_ACTIVITY_.
Transcribe exactly, and only, the lines from the one containing "售；建筑材料销售；玩具销售；住房租赁；信息咨询服" through the last line of the data.

Data entries
___

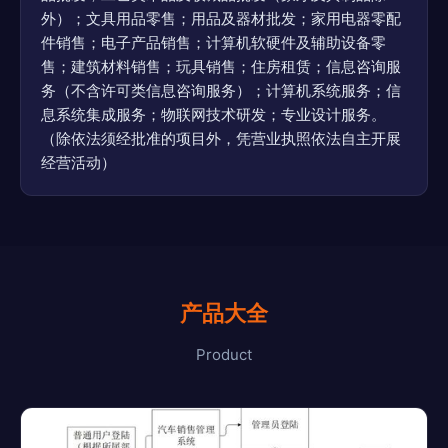
外）；文具用品零售；用品及器材批发；家用电器零配
件销售；电子产品销售；计算机软硬件及辅助设备零
售；建筑材料销售；玩具销售；住房租赁；信息咨询服
务（不含许可类信息咨询服务）；计算机系统服务；信
息系统集成服务；物联网技术研发；专业设计服务。
（除依法须经批准的项目外，凭营业执照依法自主开展
经营活动）
产品大全
Product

___

_RESPONSE BELOW_.
售；建筑材料销售；玩具销售；住房租赁；信息咨询服
务（不含许可类信息咨询服务）；计算机系统服务；信
息系统集成服务；物联网技术研发；专业设计服务。
（除依法须经批准的项目外，凭营业执照依法自主开展
经营活动）
产品大全
Product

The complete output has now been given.